The Biden Administration set the tone this past October with an Executive Order that places much of the federal regulatory burden on the Health and Human Services Department and the Office of the National Coordinator for Health IT (ONC), a position held by Micky Tripathi. HHS then set the schedule with a final order in December that calls for more transparency in AI tools used in clinical setting by the end of the coming year.
While much of the action so far focuses on the technology vendors who are designing AI tools, health system leaders are keeping a close watch on how the federal government will affect their use of the technology. Many health systems are developing and using their own tools and platforms and pledging to maintain ethical standards in any clinical applications.

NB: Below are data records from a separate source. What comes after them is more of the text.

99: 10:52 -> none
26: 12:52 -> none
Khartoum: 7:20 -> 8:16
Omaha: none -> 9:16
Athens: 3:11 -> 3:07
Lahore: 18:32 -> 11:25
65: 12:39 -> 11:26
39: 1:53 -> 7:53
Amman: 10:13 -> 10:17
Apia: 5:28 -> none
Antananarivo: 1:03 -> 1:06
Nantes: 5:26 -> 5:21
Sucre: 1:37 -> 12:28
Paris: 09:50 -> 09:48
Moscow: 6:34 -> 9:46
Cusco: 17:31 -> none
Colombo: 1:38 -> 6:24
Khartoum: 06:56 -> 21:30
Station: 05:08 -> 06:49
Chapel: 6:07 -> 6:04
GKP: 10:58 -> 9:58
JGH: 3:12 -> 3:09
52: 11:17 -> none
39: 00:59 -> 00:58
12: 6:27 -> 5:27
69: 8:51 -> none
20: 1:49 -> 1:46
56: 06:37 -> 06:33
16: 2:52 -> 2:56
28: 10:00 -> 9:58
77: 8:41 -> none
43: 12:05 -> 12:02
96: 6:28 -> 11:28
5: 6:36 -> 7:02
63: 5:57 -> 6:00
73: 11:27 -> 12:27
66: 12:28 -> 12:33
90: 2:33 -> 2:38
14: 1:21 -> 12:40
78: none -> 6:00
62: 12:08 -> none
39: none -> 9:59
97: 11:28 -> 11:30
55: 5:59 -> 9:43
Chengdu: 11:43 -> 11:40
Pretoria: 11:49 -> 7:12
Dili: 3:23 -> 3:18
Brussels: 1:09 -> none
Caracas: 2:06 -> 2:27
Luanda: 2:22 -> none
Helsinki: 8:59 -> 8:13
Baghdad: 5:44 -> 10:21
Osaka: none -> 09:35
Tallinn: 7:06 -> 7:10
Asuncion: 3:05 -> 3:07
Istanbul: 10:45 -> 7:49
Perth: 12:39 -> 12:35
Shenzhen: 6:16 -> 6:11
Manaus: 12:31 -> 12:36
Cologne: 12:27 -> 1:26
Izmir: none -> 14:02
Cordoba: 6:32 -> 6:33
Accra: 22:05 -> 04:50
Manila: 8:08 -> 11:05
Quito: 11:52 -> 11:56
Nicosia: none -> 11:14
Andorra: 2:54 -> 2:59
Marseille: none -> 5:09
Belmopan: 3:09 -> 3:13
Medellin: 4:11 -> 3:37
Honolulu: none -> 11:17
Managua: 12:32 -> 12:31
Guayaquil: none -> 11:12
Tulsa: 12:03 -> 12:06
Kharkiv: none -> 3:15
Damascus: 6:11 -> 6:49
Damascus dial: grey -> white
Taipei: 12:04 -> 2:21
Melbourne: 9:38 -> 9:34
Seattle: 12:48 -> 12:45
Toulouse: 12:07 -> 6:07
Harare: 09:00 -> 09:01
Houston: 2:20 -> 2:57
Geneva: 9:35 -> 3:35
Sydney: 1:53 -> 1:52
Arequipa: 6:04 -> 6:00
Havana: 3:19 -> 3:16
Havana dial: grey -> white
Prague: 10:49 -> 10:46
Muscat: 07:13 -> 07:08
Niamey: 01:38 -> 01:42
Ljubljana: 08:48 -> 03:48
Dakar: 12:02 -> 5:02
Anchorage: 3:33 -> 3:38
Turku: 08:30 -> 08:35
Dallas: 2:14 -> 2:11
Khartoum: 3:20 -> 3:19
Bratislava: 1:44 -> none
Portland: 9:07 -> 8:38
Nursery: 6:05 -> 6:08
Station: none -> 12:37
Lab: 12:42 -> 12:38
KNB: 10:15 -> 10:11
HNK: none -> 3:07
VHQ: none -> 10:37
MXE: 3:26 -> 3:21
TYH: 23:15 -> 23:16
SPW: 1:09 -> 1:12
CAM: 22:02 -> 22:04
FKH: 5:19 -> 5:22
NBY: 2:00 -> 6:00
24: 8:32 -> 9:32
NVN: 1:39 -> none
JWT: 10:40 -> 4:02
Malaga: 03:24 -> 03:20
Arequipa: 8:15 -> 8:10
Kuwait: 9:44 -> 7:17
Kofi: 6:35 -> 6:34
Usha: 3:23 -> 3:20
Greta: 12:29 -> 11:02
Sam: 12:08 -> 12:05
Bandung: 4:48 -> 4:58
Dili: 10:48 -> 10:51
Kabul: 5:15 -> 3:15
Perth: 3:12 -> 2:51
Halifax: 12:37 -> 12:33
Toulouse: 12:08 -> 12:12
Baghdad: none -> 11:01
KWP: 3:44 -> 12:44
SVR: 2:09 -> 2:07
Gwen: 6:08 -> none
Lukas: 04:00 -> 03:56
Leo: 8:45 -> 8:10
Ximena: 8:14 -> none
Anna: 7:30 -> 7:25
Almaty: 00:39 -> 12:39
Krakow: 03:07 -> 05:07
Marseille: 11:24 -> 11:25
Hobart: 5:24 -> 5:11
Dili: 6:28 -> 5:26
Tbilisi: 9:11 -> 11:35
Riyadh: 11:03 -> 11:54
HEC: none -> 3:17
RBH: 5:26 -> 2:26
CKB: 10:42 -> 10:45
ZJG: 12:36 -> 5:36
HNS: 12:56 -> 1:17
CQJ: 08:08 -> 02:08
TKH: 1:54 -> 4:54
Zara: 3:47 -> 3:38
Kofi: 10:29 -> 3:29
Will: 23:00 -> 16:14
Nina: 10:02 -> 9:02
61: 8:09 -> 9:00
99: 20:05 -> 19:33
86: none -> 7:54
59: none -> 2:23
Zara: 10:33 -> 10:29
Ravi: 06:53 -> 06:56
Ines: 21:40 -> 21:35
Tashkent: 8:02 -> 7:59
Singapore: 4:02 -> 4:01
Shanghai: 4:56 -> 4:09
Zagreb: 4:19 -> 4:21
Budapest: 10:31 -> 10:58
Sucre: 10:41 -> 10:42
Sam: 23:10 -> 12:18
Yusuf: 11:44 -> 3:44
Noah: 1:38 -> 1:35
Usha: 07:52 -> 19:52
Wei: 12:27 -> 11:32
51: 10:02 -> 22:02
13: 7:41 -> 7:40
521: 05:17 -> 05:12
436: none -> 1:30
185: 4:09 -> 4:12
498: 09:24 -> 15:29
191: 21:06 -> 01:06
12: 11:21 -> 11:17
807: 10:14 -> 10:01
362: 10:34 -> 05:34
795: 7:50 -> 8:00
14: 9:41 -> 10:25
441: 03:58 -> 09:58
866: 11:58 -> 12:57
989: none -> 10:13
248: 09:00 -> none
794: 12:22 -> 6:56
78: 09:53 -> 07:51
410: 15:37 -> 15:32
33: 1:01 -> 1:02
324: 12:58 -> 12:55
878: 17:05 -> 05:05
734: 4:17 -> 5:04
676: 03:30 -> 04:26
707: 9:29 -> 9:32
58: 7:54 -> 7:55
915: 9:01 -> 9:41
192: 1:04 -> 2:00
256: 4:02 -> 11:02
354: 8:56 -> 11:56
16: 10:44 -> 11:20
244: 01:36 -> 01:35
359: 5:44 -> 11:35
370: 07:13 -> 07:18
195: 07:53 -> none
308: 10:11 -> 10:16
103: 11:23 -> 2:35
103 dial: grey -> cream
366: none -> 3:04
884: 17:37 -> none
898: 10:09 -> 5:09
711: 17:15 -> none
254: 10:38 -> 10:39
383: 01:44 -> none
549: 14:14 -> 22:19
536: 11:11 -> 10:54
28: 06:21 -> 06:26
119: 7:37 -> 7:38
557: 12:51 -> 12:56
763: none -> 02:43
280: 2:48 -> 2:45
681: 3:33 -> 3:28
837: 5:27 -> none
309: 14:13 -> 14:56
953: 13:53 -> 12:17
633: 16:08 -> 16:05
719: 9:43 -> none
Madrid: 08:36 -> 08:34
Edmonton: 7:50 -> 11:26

“We have a culture of responsibility that goes alongside agile innovation,” Ashley Beecy, MD, FACC, medical director of AI operations at NewYork-Presbyterian and an assistant professor of medicine at Weill Cornell Medical College, said in a HealthLeaders interview earlier this year, prior to Biden’s Executive Order. “Health systems have a unique opportunity” to establish their own standards for the proper use of AI.
Tarun Kapoor, MD, MBA, senior vice president and chief digital transformation officer at New Jersey-based Virtua Health, says healthcare organizations have the clinical background needed to develop effective and sustainable AI governance. They know how it’s going to be used in healthcare, and can focus on the nuances that federal regulators might miss.
“We have to get a lot better at [regulating AI] because we’re the ones using it,” he says.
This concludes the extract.